As we live more and more of our lives online, it may be time to consider what happens to our “digital property” when we die. When considering our end of life planning, many will think primarily about the standards – money, personal belongings, family heirlooms and real estate. But with the amount of information we save online on the rise, people are starting to turn their attention towards what happens to their digital assets as well.
What are digital assets?
Digital assets include passwords, private emails, digital music and film libraries, online financial account information and social media accounts. After we die, or become incapacitated and unable to deal with these belongings, they need to be handled with care.
A deceased’s financial and other private information can be left vulnerable in inactive online accounts, making them easy pickings for hackers and identity thieves. Likewise, surviving family members may not be able to gain access to the information, risking the loss of family photos, videos, mementos and important personal data.
New South Wales is the first jurisdiction in Australia to look at this from a legal and estate planning perspective, with a view to better understanding whether we need a new set of laws regarding who can access our data after we die, and the options for distributing or destroying our digital footprint.
NSW Attorney-General Mark Speakman has referred the matter to the state’s Law Reform Commission, to “look at whether our laws are clear and fair enough to make sure people have some certainty over what will happen to their digital assets when they die.”
What happens to our cyber life when we die?
About 88% of Australians have a smartphone, and according to a report released by Sensis last year, 79% are on social media, which most of us access via smartphone.

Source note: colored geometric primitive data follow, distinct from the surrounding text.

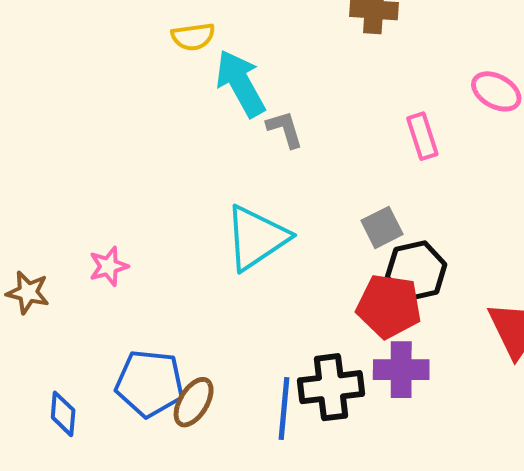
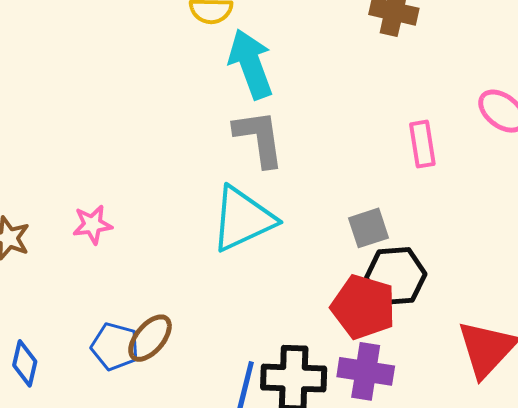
gray L-shape: (285, 129) -> (259, 138), moved, size x1.5
blue pentagon: (150, 383) -> (115, 347), size x0.7
brown ellipse: (194, 402) -> (150, 338), moved

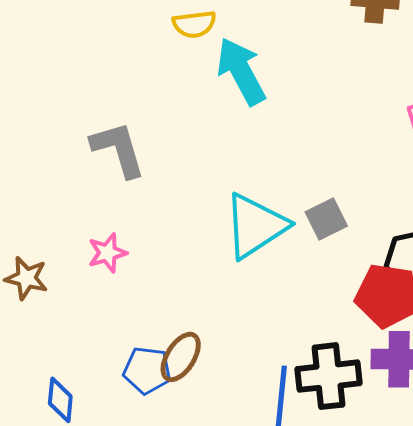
gray L-shape: (259, 138) -> (118, 149), moved
gray square: (368, 228) -> (326, 219), moved

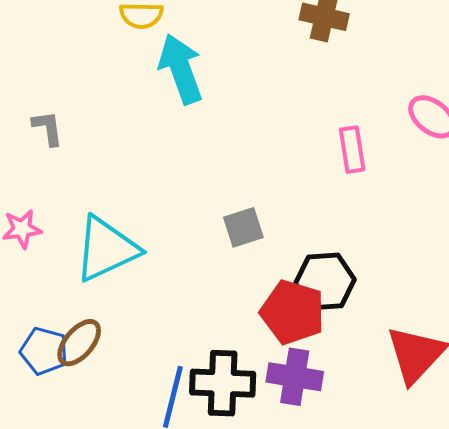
gray L-shape: (118, 149) -> (48, 128), size x0.6
cyan triangle: (255, 226) -> (106, 249), moved

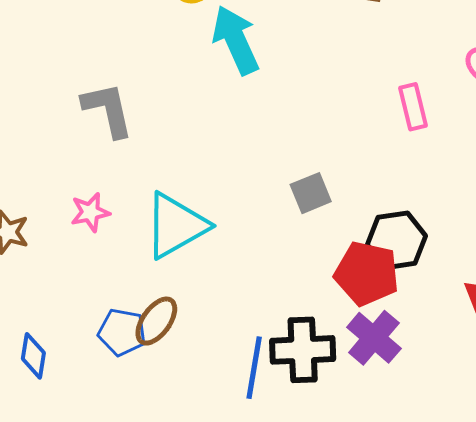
gray L-shape: (48, 128) -> (108, 110), size x1.6
purple cross: (295, 377) -> (374, 338), turned 36

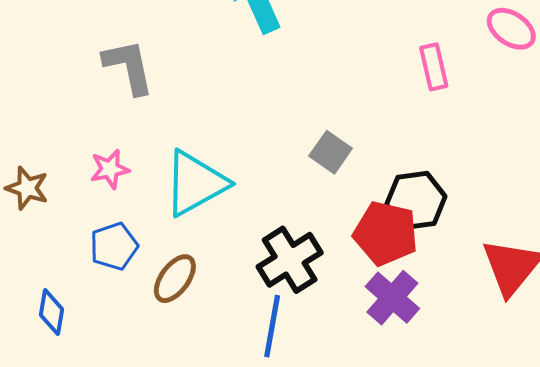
gray square: (311, 193) -> (331, 152), turned -33
blue pentagon: (122, 332) -> (114, 246), moved, turned -30
black cross: (303, 350) -> (290, 260), moved, turned -30

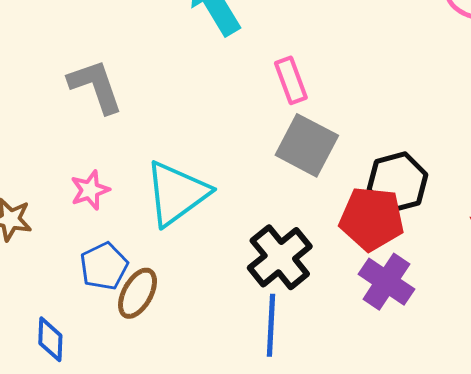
pink rectangle: (434, 67) -> (291, 80), moved
gray square: (331, 152) -> (307, 145), size x1.5
brown ellipse: (175, 279) -> (138, 293), moved

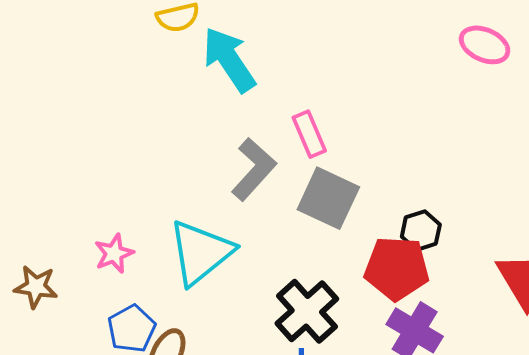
gray L-shape: (96, 86) -> (254, 169), moved, turned 64
black hexagon: (398, 182) -> (421, 231), size x0.7

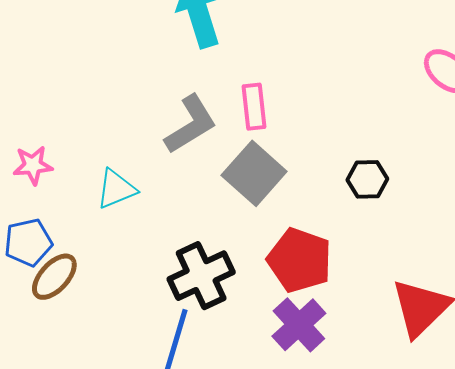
black hexagon: (421, 231) -> (367, 179), moved
cyan triangle: (201, 252) -> (116, 189), size x0.6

Our other favourite smartphone activities include watching television and movies on demand and interacting with various apps we’ve downloaded.

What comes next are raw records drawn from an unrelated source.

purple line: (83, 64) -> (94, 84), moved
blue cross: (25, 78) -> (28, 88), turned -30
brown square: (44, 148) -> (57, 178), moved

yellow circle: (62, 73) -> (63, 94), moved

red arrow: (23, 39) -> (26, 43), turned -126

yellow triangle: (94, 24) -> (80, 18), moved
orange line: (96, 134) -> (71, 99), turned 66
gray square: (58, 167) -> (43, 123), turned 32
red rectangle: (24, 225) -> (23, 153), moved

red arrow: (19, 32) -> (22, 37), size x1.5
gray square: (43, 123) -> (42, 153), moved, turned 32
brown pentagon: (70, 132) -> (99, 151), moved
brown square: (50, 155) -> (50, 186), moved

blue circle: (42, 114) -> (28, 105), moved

In one way or another, most of us use the Internet every day. Just ask anyone who has had technical issues with an Internet service provider or modem and they’ll lament how inconvenient it is not to be able to go online to pay bills, check bank balances, watch our favourite television shows, and of course, keep in touch with family and friends.
All of this cyber activity – protected by personal passwords – is part of our lives and it too needs to be considered when we die.
Do you want to keep your social media profile?
Some social media platforms give you the option of deciding what to do with your social presence after you die; for example, if you want to allow future messages to be posted posthumously, enabling friends and family to post on birthdays, anniversaries or holidays.
But all of this means you have to enable a “legacy contact” – which is someone to manage the account after death.
New South Wales is now looking to the United States, which has enacted a uniform code for dealing with some of these issues.
Legal experts say that one of the reasons dealing with digital assets is not straightforward is because the platforms are global.
They believe it’s time for our state to consider legislation which accommodates for changing technology.